═════ ENTRIES PROVIDED ═════

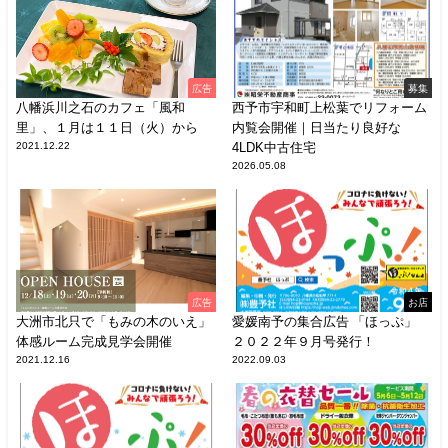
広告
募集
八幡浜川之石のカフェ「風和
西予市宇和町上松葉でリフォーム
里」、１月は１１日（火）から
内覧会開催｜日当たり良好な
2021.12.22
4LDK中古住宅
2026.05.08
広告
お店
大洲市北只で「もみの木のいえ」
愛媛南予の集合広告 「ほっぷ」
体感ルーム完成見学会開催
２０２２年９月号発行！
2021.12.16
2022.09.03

═════
═════ ENTRIES PROVIDED ═════

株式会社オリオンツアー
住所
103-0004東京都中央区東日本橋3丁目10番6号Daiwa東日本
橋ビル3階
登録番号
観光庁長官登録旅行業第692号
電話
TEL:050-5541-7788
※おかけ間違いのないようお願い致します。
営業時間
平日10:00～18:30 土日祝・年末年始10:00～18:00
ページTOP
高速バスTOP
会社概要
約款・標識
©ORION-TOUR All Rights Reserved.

═════

> **ASSIGNMENT**: Among the entries above, the line containing "TEL:050-5541-7788", the line containing "All Rights Reserved.", and all lines between them are to be restated word for word; nothing else belongs in the reply.

> **RESPONSE AREA**:
TEL:050-5541-7788
※おかけ間違いのないようお願い致します。
営業時間
平日10:00～18:30 土日祝・年末年始10:00～18:00
ページTOP
高速バスTOP
会社概要
約款・標識
©ORION-TOUR All Rights Reserved.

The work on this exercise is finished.